In 2013, visitors from 30 countries will be required to submit a photograph and fingerprints if they want to travel to Canada.
The new rules will apply to individuals from Afghanistan, Albania, Algeria, Bangladesh, Burma (Myanmar), Cambodia, Colombia, the Democratic Republic of Congo, Egypt, Eritrea, Haiti, Iran, Iraq, Jamaica, Jordan, Laos, Lebanon, Libya, Nigeria, Pakistan, Saudi Arabia, Somalia, Sri Lanka, Sudan, South Sudan, Syria, Tunisia, Vietnam, Yemen and the Palestinian territory who are seeking to go to Canada as tourists or on study or work permits.
Canadian citizens and permanent residents returning to Canada will not be required to turn over biometric data.

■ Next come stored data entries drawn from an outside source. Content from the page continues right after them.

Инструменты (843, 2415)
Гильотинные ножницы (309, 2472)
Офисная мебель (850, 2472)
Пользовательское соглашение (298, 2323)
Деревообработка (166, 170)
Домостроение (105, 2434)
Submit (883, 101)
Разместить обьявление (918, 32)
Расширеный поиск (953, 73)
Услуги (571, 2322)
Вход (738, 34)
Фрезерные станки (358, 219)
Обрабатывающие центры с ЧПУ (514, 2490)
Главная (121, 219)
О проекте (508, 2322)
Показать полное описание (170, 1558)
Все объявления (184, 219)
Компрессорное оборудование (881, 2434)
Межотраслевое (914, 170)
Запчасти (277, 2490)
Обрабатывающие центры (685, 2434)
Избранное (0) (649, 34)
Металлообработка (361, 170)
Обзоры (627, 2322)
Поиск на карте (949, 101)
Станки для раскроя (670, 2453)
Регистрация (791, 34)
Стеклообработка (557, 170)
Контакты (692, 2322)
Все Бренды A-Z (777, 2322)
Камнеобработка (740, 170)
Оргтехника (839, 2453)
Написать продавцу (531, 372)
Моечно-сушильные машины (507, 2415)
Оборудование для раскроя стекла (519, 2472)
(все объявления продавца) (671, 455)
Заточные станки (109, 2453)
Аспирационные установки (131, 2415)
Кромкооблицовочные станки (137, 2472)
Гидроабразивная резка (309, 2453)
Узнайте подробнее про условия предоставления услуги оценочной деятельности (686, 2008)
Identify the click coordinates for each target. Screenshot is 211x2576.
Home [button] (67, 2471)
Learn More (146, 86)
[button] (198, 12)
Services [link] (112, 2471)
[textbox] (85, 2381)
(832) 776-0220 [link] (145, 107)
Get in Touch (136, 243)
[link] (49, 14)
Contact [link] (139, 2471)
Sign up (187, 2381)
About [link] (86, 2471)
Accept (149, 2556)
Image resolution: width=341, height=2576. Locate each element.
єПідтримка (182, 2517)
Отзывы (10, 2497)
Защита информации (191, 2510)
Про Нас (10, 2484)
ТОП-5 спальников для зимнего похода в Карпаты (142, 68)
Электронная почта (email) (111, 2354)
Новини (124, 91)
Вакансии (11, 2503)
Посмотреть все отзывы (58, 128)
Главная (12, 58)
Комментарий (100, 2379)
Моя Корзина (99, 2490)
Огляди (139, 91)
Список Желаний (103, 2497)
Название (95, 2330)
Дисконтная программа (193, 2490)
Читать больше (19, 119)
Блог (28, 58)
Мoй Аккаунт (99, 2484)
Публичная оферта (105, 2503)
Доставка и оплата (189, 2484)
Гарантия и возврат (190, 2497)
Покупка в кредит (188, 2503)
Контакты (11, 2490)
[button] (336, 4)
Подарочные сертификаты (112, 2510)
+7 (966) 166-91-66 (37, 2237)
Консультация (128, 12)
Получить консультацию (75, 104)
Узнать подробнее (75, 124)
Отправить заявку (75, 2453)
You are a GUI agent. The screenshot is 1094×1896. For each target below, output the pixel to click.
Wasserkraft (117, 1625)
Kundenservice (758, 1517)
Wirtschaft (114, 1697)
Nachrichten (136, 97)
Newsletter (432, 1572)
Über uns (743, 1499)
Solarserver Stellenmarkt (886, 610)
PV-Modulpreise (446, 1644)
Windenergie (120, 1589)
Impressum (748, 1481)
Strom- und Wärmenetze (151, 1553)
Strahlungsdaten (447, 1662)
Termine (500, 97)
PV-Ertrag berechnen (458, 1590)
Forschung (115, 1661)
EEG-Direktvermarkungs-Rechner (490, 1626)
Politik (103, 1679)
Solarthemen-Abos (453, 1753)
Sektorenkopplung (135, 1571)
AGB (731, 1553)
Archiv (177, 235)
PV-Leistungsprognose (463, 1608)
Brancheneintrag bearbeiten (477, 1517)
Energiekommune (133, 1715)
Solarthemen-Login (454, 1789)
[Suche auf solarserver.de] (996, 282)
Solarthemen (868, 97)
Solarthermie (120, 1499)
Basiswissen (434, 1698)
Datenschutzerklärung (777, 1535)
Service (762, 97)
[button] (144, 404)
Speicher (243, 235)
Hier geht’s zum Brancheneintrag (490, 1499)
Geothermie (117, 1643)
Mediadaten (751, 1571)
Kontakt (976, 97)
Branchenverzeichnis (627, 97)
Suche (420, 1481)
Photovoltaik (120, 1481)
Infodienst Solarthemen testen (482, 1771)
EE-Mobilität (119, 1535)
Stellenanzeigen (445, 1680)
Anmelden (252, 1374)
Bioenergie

According to the regulations, the photos and fingerprints would be collected overseas, prior to the individual coming to Canada. Fingerprints would be checked against fingerprint records of refugee claimants, previous deportees, those with criminal records and previous visa applicants before a decision is made as to whether the individual should receive a visa.
Border officials will use the accompanying photograph to verify an individual’s identity when they arrive in Canada and may require an additional fingerprint scan before they’re admitted. The Canadian government will charge a biometric fee of $85 aimed at offsetting about half the cost of the program.